• [WORK ITEM]
In the entries below, the lines from the one with "comptables." through the one with "de gestion, reporting, audit, direction" are to be copied exactly; both ends count.

------------------------------------------------

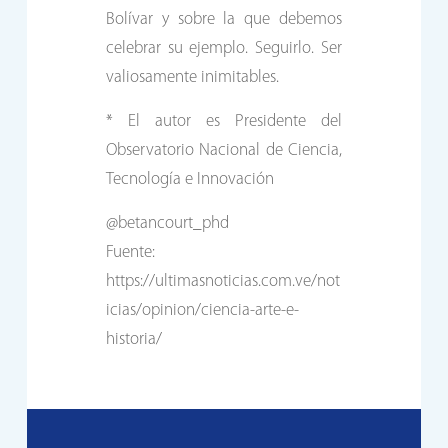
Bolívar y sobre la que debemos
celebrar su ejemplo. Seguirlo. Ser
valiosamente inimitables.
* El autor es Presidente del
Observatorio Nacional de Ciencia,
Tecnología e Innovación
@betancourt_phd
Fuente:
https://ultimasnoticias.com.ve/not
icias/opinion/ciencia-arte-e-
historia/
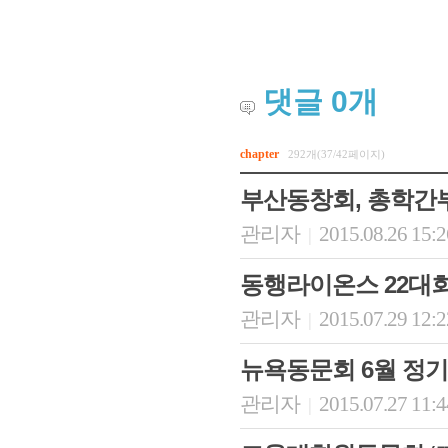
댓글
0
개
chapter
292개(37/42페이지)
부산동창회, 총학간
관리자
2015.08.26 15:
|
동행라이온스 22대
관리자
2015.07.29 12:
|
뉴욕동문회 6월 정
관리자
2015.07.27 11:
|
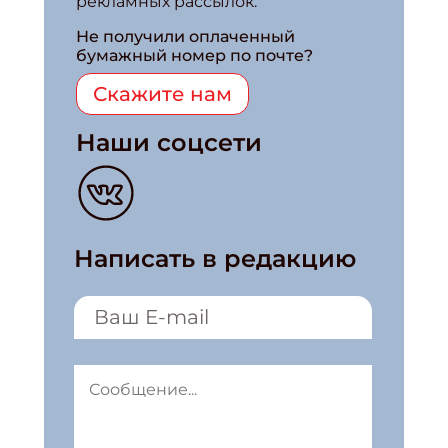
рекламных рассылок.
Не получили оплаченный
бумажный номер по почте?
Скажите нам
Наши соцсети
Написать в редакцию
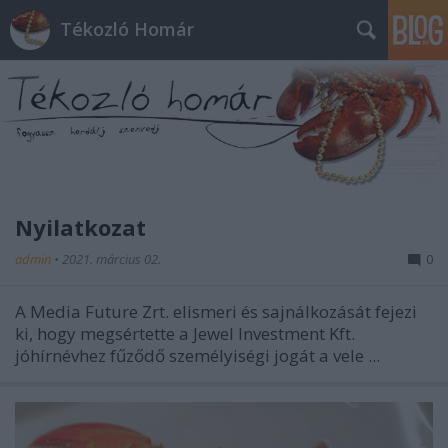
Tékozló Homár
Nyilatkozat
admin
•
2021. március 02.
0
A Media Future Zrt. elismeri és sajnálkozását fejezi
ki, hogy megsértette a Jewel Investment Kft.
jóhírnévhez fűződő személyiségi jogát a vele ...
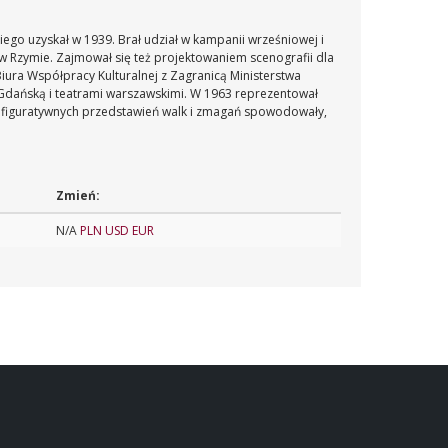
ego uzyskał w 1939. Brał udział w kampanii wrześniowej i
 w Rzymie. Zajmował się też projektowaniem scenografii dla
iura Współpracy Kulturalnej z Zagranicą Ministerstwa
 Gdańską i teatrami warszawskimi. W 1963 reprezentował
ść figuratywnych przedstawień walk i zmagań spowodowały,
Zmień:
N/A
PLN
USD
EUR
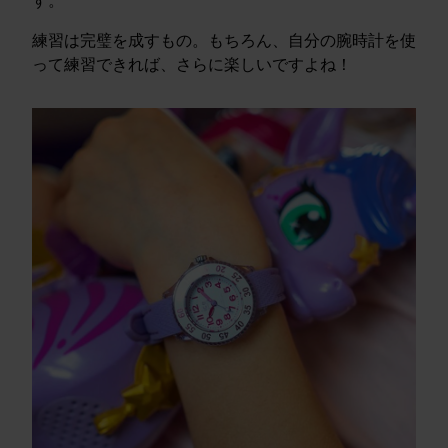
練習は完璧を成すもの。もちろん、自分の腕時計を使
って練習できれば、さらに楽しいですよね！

------------------------------------------------

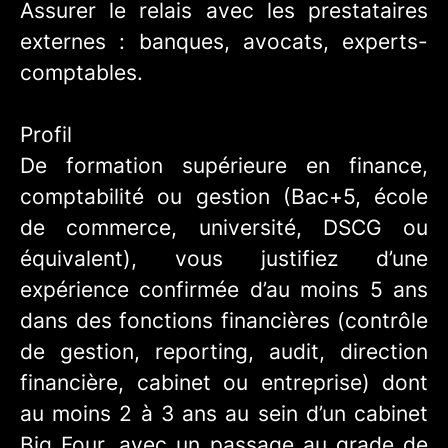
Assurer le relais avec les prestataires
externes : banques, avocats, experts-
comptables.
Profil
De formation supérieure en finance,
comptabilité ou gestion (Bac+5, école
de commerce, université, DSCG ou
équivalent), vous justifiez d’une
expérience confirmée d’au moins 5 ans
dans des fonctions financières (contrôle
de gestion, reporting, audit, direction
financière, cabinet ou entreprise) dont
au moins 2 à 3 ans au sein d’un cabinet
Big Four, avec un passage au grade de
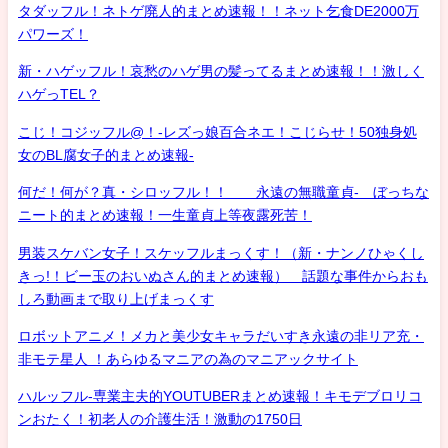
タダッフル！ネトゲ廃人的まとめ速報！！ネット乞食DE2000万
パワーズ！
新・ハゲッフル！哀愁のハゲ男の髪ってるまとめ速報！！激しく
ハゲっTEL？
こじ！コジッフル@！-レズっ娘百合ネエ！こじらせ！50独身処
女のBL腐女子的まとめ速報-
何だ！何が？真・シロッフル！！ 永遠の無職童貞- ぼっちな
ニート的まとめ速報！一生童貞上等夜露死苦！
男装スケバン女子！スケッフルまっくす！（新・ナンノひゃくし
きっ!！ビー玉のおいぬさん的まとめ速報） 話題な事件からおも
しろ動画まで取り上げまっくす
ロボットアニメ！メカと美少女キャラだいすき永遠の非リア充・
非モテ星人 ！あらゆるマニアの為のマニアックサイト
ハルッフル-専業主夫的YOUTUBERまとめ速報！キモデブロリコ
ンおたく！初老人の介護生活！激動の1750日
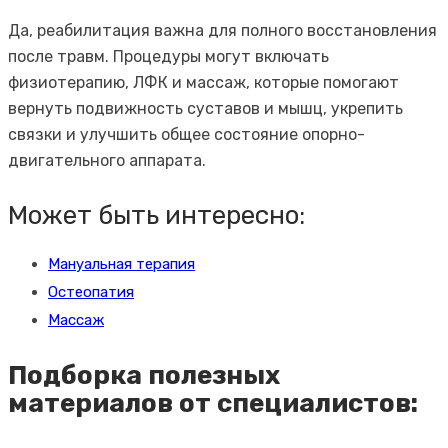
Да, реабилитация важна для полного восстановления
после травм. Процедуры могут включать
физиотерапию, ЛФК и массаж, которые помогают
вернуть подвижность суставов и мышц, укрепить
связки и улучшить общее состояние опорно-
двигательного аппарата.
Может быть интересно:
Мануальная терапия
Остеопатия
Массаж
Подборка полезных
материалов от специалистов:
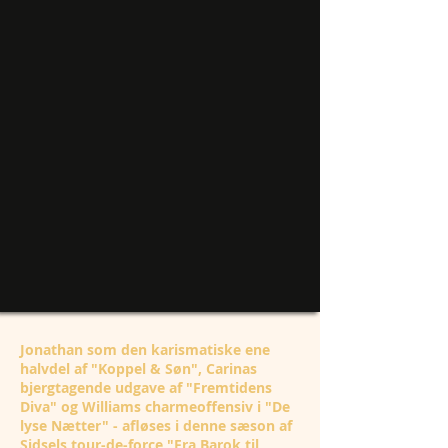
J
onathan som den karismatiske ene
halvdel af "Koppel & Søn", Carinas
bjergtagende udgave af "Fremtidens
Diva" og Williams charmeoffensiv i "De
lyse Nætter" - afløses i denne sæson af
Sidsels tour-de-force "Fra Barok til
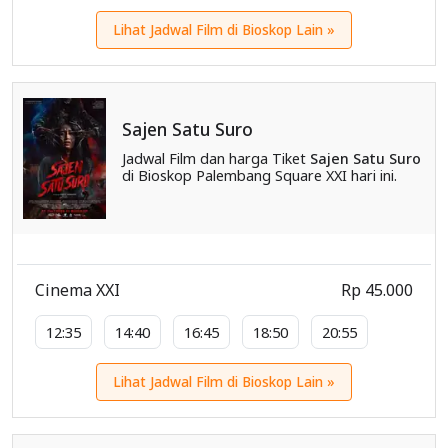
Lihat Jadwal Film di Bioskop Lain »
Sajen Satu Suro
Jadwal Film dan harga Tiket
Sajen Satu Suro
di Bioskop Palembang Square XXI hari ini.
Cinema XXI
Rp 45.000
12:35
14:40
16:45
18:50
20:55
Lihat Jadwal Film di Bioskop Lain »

------------------------------------------------

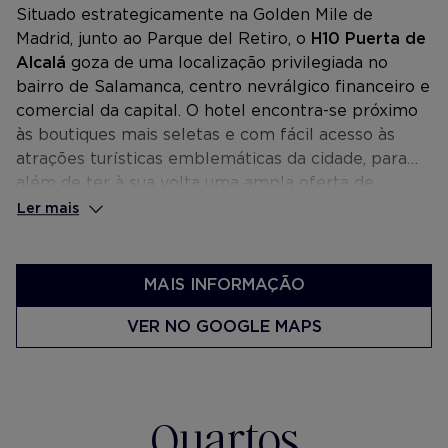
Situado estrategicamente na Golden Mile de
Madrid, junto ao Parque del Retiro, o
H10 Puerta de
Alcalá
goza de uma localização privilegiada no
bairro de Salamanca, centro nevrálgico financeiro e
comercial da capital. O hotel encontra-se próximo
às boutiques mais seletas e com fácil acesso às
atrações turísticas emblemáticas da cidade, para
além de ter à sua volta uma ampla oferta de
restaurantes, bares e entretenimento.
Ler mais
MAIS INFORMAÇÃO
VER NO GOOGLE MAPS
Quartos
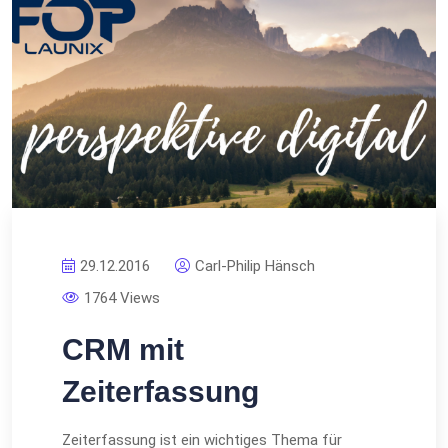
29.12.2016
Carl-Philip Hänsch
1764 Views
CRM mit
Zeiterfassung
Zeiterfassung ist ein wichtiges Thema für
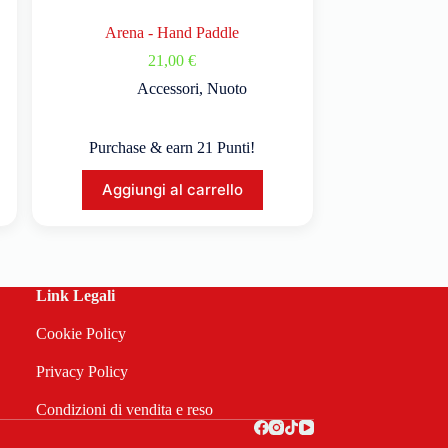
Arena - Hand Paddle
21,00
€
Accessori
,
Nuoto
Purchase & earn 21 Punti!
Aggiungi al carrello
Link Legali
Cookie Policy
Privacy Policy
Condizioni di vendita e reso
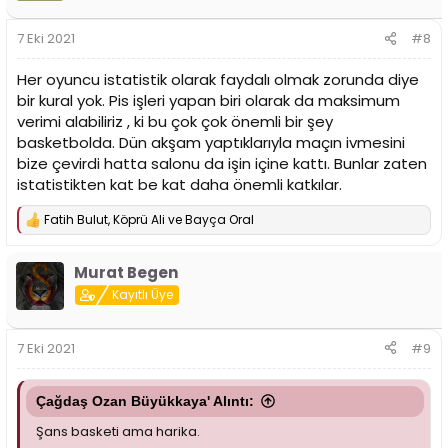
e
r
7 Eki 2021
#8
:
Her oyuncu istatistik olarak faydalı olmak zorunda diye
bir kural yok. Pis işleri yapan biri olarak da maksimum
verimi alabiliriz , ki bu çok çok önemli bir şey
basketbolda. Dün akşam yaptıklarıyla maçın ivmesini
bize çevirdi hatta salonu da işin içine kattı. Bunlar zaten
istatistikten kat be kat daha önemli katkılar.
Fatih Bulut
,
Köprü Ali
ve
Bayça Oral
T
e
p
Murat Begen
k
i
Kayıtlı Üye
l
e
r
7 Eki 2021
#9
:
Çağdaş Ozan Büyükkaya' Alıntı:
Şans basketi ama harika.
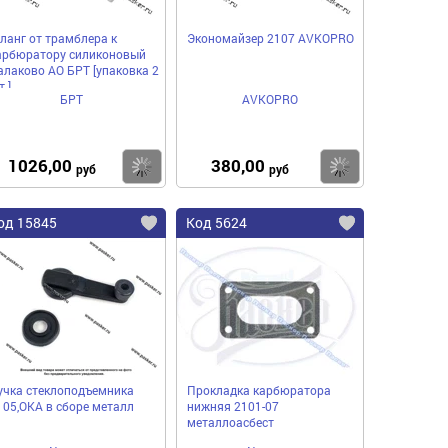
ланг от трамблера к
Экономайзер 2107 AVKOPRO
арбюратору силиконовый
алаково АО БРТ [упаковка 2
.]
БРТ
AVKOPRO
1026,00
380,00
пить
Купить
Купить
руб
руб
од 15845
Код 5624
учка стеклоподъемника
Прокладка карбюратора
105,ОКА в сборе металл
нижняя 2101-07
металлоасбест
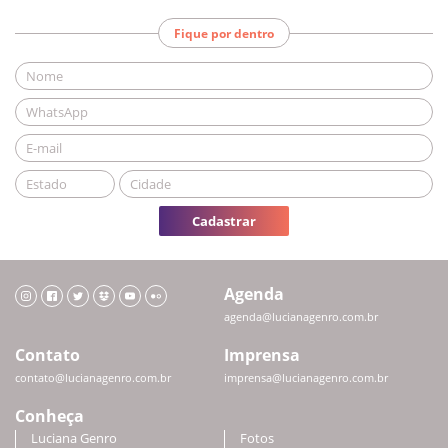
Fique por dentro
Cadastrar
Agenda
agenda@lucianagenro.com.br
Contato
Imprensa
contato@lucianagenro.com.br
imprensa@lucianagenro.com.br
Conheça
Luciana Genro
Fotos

------------------------------------------------

• [SOLUTION]
comptables.
Profil
De formation supérieure en finance,
comptabilité ou gestion (Bac+5, école
de commerce, université, DSCG ou
équivalent), vous justifiez d’une
expérience confirmée d’au moins 5 ans
dans des fonctions financières (contrôle
de gestion, reporting, audit, direction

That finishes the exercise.